A terme ce type d'équipement couplé avec une meilleure ventilation permettra certainement d'éliminer entre 50% et 75% de la pollution.
Sinon les quais sont petits car bien souvent ils sont historiques et ont plus d'un siècle.
Prenez les nouvelles lignes comme la 14 vous verrez que sur la conception des nouvelles stations il y a des quais vraiment spacieux.
Réponse de le 09/06/2019 à 10:04 :
L'article parle de 10% par heure.
(7.500 mètres cubes à l'heure, à savoir 10% de l'air de la station)
a écrit le 07/06/2019 à 18:02 :
Si pour résultat de nettoyage nettoyage de 10% pour une consommation à celle d'une grille-pain, pourquoi ne pas allez plus loin.
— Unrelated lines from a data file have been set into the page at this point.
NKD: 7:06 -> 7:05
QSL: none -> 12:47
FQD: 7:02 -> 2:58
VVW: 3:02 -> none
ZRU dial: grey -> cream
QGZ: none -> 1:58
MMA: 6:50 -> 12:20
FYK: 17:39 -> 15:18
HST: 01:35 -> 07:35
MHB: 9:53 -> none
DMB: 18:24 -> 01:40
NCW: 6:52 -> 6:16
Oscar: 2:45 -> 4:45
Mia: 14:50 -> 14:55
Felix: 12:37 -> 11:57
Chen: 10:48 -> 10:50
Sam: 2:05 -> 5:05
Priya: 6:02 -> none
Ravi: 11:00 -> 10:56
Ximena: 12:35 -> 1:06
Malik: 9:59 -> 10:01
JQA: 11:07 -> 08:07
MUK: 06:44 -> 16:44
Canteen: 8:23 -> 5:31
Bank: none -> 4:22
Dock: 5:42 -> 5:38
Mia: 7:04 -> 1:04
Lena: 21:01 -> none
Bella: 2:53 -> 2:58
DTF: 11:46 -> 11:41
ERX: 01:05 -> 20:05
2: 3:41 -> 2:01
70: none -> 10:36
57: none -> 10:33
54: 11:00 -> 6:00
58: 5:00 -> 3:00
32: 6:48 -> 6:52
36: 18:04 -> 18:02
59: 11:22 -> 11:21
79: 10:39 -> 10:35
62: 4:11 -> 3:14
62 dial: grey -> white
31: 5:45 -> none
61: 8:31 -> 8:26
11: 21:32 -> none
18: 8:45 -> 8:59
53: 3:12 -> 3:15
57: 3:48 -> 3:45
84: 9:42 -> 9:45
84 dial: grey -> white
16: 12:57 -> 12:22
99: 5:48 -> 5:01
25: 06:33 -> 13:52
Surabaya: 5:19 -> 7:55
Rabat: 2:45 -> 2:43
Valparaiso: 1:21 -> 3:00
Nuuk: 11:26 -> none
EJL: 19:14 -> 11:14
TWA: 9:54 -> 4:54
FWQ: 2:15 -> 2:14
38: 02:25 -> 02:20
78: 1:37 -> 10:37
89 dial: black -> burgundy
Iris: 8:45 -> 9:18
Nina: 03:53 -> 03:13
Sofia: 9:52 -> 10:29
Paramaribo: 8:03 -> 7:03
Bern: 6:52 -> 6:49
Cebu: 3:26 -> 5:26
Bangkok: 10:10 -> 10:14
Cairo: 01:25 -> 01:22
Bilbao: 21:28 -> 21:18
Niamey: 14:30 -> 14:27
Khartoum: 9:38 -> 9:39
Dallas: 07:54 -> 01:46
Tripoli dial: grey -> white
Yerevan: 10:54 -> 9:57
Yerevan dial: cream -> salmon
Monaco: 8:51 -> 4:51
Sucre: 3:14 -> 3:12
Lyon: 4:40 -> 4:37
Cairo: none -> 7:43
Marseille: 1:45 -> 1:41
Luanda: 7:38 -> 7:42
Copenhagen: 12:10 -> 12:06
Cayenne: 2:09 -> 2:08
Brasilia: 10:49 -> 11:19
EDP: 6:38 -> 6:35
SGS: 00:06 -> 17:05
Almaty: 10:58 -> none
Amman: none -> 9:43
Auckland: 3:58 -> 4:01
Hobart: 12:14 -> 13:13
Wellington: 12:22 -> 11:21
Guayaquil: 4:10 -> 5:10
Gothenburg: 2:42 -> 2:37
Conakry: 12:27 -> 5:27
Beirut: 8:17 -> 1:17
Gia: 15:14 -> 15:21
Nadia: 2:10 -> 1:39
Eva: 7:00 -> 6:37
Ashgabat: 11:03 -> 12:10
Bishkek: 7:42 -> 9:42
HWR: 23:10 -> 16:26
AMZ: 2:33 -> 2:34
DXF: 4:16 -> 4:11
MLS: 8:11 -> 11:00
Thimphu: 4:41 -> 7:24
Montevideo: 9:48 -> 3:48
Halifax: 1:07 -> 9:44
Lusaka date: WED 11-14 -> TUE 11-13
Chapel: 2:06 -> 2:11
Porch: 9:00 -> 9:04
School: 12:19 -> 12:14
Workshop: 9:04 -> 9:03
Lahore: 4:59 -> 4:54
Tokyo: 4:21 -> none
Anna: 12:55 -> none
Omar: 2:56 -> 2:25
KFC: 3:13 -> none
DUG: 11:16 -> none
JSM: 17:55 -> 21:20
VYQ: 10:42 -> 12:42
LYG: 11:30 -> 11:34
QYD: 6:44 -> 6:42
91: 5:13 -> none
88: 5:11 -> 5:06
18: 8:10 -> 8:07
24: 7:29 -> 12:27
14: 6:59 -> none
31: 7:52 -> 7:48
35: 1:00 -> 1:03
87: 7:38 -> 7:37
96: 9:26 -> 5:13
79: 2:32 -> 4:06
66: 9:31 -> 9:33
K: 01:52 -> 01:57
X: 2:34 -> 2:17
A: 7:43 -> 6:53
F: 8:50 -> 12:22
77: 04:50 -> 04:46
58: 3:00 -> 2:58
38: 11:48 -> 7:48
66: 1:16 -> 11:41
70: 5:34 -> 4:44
Certes l'équipement ne pas être donné ( la production en grande série permettra d'abaisser les prix ) mais les bienfaits à attendre seraient conséquents, même si on est obligé à augmenter les prix du billet de Métro de quelques centimes.
a écrit le 07/06/2019 à 16:10 :
Déjà un défaut à corriger: l'appareil prend trop de place sur le quai. Aux heures de pointe, les quais sont déjà trop étroits..
Réponse de le 08/06/2019 à 10:05 :
Les stations de métro ont été consues il y a un siècle, voire plus. On est condamné à vivre avec encore un siècle, les elargir aurait un coût totalement inimaginable.